The size of the line we will draw depends on the FOV of the camera. It will be the width of the FOV at distance d from the camera.

In [8]:
# Camera parameters from our implementation
theta = 100 # Degrees
alpha = 10 # Degrees
height = 1.8 # In meters
distance = 1.5 # In meters
h_FOV = 4 # In meters

# Yaw rotation matrix
rot_yaw = np.zeros((4,4))
rot_yaw[0,0] = 1
rot_yaw[3,3] = 1
rot_yaw[1,1] = np.cos(theta)
rot_yaw[2,2] = np.cos(theta)
rot_yaw[2,1] = np.sin(theta)
rot_yaw[1,2] = -np.sin(theta)

# Pitch rotation matrix
rot_pitch = np.zeros((4,4))
rot_pitch[1,1] = 1
rot_pitch[3,3] = 1
rot_pitch[0,0] = np.cos(theta)
rot_pitch[2,2] = np.cos(theta)
rot_pitch[0,2] = np.sin(theta)
rot_pitch[2,0] = -np.sin(theta)

# Translation matrix
translate = np.zeros((4,4))
for i in range(3):
    translate[i,i] = 1
translate[0,3] = distance
translate[1,3] = 0
translate[2,3] = height

# Original line (defined by connecting the points of the two extrema)
p1 = np.array([-h_FOV, 0, 0, 1])
p2 = np.array([h_FOV, 0, 0, 1])

t_p1 = rot_yaw @ translate @ rot_pitch @ p1
t_p2 = rot_yaw @ translate @ rot_pitch @ p2

# Translate real life dimensions to the image
v_img = result.shape[0]
h_img = result.shape[1]
proportion = h_img/h_FOV # How many pixels per meter
t_p1 = t_p1 * proportion
t_p2 = t_p2 * proportion

# To have values relative to the camera origin again, we need to translate the points
origin_translation = np.array([int(h_img/2), 0, int(v_img/2) , 0])
t_p1 += origin_translation
t_p2 += origin_translation

# Round the vectors to their nearest integer
t_p1 = t_p1.astype('int32')
t_p2 = t_p2.astype('int32')

final = cv.line(np.copy(result), (t_p1[0],t_p1[2]), (t_p2[0],t_p2[2]), (0,0,255), 2)

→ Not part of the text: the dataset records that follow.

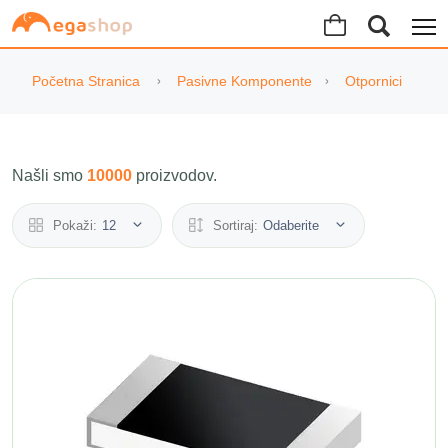
Početna Stranica
Pasivne Komponente
Otpornici
Našli smo
10000
proizvodov.
Pokaži:
12
Sortiraj:
Odaberite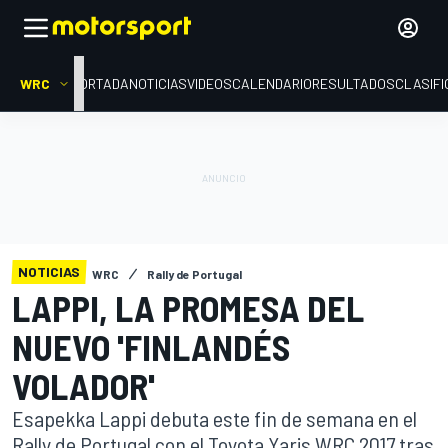
WRC
PORTADA
NOTICIAS
VIDEOS
CALENDARIO
RESULTADOS
CLASIFI
NOTICIAS
WRC
Rally de Portugal
LAPPI, LA PROMESA DEL
NUEVO 'FINLANDÉS
VOLADOR'
Esapekka Lappi debuta este fin de semana en el
Rally de Portugal con el Toyota Yaris WRC 2017 tras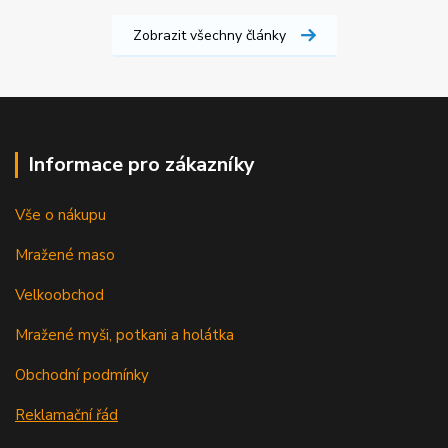
Zobrazit všechny články
Informace pro zákazníky
Vše o nákupu
Mražené maso
Velkoobchod
Mražené myši, potkani a holátka
Obchodní podmínky
Reklamační řád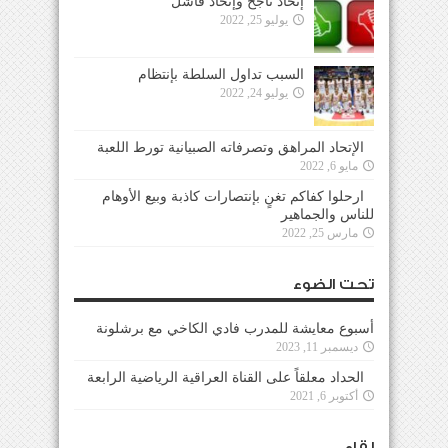
إتحاد ناجح وإتحاد فاشل
يوليو 25, 2022
السبب تداول السلطة بإنتظام
يوليو 24, 2022
الإتحاد المراهق وتصرفاته الصبيانية تورط اللعبة
مايو 6, 2022
ارحلوا كفاكم تغنٍ بإنتصارات كاذبة وبيع الأوهام
للناس والجماهير
مارس 25, 2022
تحت الضوء
أسبوع معايشة للمدرب فادي الكاخي مع برشلونة
ديسمبر 11, 2023
الحداد معلقاً على القناة العراقية الرياضية الرابعة
أكتوبر 6, 2021
لقاء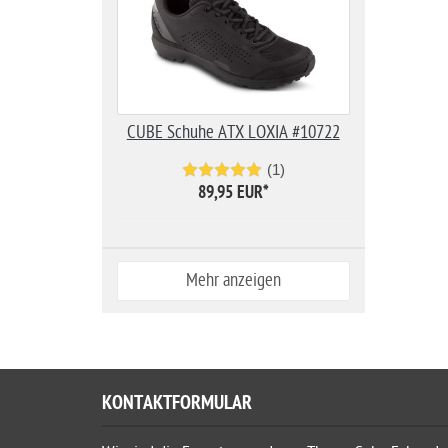
CUBE Schuhe ATX LOXIA #10722
(1)
89,95 EUR
*
Mehr anzeigen
KONTAKTFORMULAR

## Plot result of line transformation

In [9]:
imshow.show(final, fmt='png') # Display image

## Find intersection between bounding box and line and take inverse trasnformation
To draw the bounding box we needed the top left and right bottom corners. So, to obtain the line that crosses the dock line, we need the bottom line of the bounding box. We also know this line is horizontal and therefore has no slope, so we only need to get its bias to have the line equation. With this line and the blue one, we solve a small system of linear equations in order to get their intersection. As the y-coordinate is constant for the red line, we just need to figure out the x-coordinate.

In [11]:
# Red line
red_bias = y - height
y_red = red_bias

# Blue line
blue_slope = (t_p2[2] - t_p1[2])/float(t_p2[0] - t_p1[0])
blue_bias = t_p1[2] - blue_slope*t_p1[0] #y = a*x + b <=> b = y - a*x

# Solution : a*x + b = y_red <=> a*x = y_red - b <=> x = (y_red - b)/a (becuase we know a to be != 0)
t_x = (y_red - blue_bias)/float(blue_slope)

# Transform it into a compatible format
t_x = np.array([t_x, 0, y_red, 1])

# Transform the solution back to the camera referential by finding best approximation of Ax = b
A = rot_yaw @ translate @ rot_pitch
b = t_x

# Calculating terms for normal equations
A_t_A = A.T @ A
A_t_b = A.T @ b

# Use LU to solve for normal equations
lu, piv = la.lu_factor(A_t_A)
x = la.lu_solve((lu, piv), A_t_b)

# Go back from pixel metrics to meters
x = x/proportion

# Display the result
print(x)

[-0.93012326 -0.59128738  2.40968795 -0.33333333]


## Conclusions
We want to focus on the first coordinate, which is the x-coordinate. The final answer represents the position of the train relative to the position of the camera (which was the initial referential). We can see it is negative as expected and that the calculations show the train stops ~1 meter before the position of the camera. This doesn't seem very accurate (as the train seems at least 2m before the camera), but that is simply due to the fact that we didn't have any precise measurements, so by taking that into account, I would say the results we got are pretty impressive.